An ambulance roared into the bay and disgorged a party of heavily armed men. Finn raised his hands. His mommy didn't raise no dummy.

When the idea of seizing Tachyon's clinic had first been proposed, Brennan had argued strenuously against the plan. But the word filtered down from on high: Tachyon can lead us to a woman who can sleep with a joker and cure him. Find her. And Tachyon needs to be taught a lesson. Get him.

Brennan wasn't surprised by the order. A year ago Kien had been using the lovely Vietnamese girl Mai to cure jokers. All it took was money—a lot of it—and you were cured. Then Brennan had killed Scar and rescued Mai, and now a new girl had arisen to take her place. A girl who cured with sex. What joker male wouldn't pay a fortune to be cured by fucking a beautiful woman?

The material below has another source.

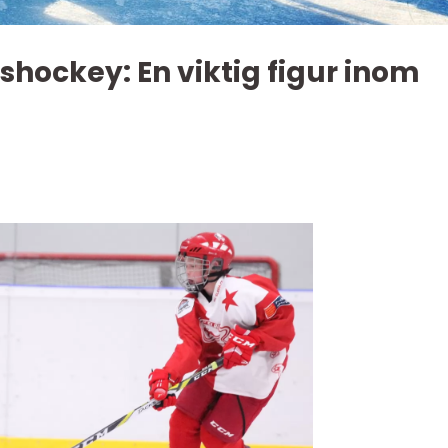
hockey: En viktig figur inom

The real irony was that Brennan had been given command of the assault. After robbing Kien of his curing machine he was about to provide the crime boss with a new one. It was too bad about Tachyon and his clinic, but Brennan had his own agenda to pursue.

The only problem was that he'd been jumped over Danny Mao, and the Oriental didn't appreciate it. On the other hand it was an indication of how well regarded Brennan had become within Kien's byzantine network. The next step would probably be into the inner circle that surrounded Kien himself, and then Brennan's revenge would be within reach. So he couldn't refuse the assignment. He had worked too hard for too many years to pull down the facade that was Kien Phuc and reveal the rottenness that lay behind.